This is called **catastrophic cancellation** and can lead to a sudden loss of accuracy in a calculation.

---

## Backward error analysis

We say that a computation $C(x_1,\ldots,x_n)$ is **backwards stable** if

$$
\mathrm{fl}(C(x_1,\ldots,x_n)) = C(\bar{x_1},\ldots,\bar{x_n}),
$$

where the error in $\bar{x_1},\ldots,\bar{x_n}$ is a **small multiple** of the unit roundoff $u$.

---

## Example:

Suppose the computation $C(A, b)$ returns the solution $x$ to $Ax = b$ and 

$$
\hat{x} = \mathrm{fl}(C(A, b)) = C(\hat{A}, \hat{b}).
$$

Then $\hat{A} \hat{x} = \hat{b}$.

If $C(A, b)$ is **backwards stable**, then $(A + \delta A)\hat{x} = b + \delta b$, where

$$
\frac{\lVert \delta A \rVert}{\lVert A \rVert} \quad \text{and} \quad
\frac{\lVert \delta b \rVert}{\lVert b \rVert} \quad \text{are small multiples of $u$}.
$$

If $A$ is also **well-conditioned**, then

$$
\frac{\lVert \delta x \rVert}{\lVert x \rVert}
\leq 
\kappa(A) \left( \frac{\lVert \delta A \rVert}{\lVert A \rVert} + \frac{\lVert \delta b \rVert}{\lVert b \rVert} \right)
$$

implies that $\frac{\lVert \delta x \rVert}{\lVert x \rVert}$ is also a small multiple of $u$, so $\hat{x}$ is an **accurate approximation** of the true solution $x$.

---

## Residual test

After computing $\hat{x} = \mathrm{fl}(C(A, b))$, we can check that the computation is **backward stable** by finding the **residual**,

$$
\hat{r} = b - A \hat{x}.
$$

Then $A \hat{x} = b + \delta b$, where $\delta b = -\hat{r}$.
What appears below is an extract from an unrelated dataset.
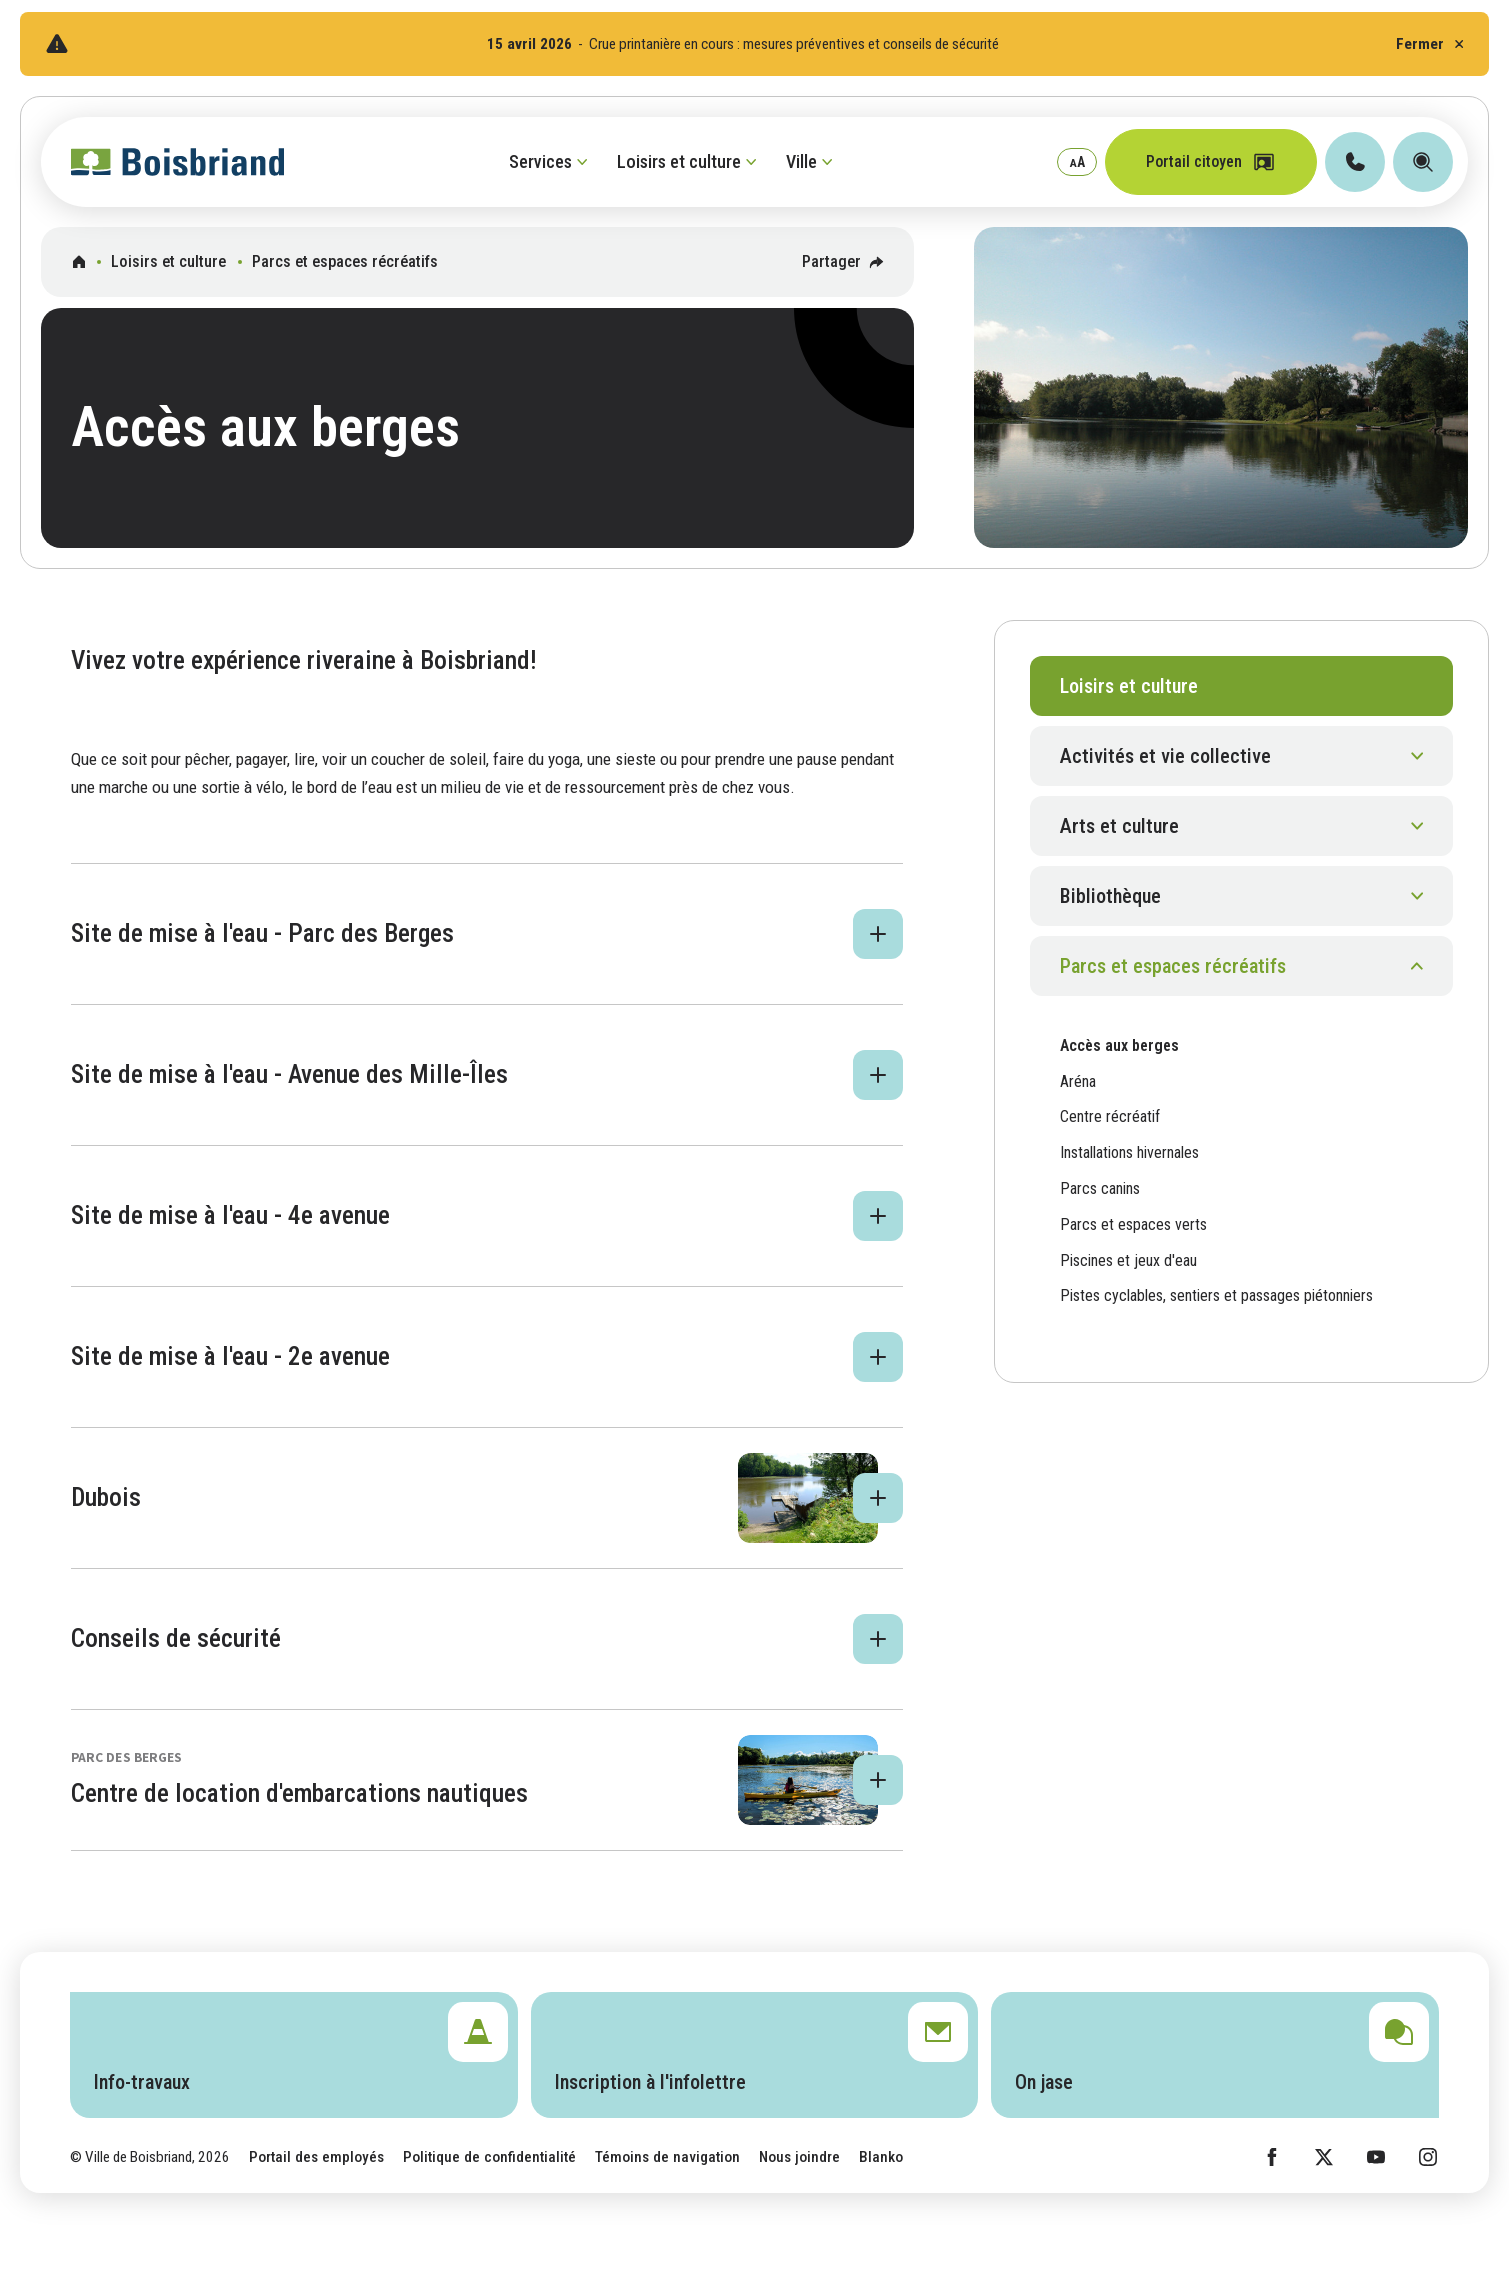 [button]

If $\frac{\lVert \delta b \rVert}{\lVert b \rVert}$ is a small multiple of $u$, then computation of $\hat{x}$ was **backward stable**.

---

## Summary

To verify accuracy of $\hat{x}$, we need to check **two things**:

1. The computation $\hat{x} = \mathrm{fl}(C(A, b))$ is **backward stable**.
2. $A$ is **well-conditioned**.

---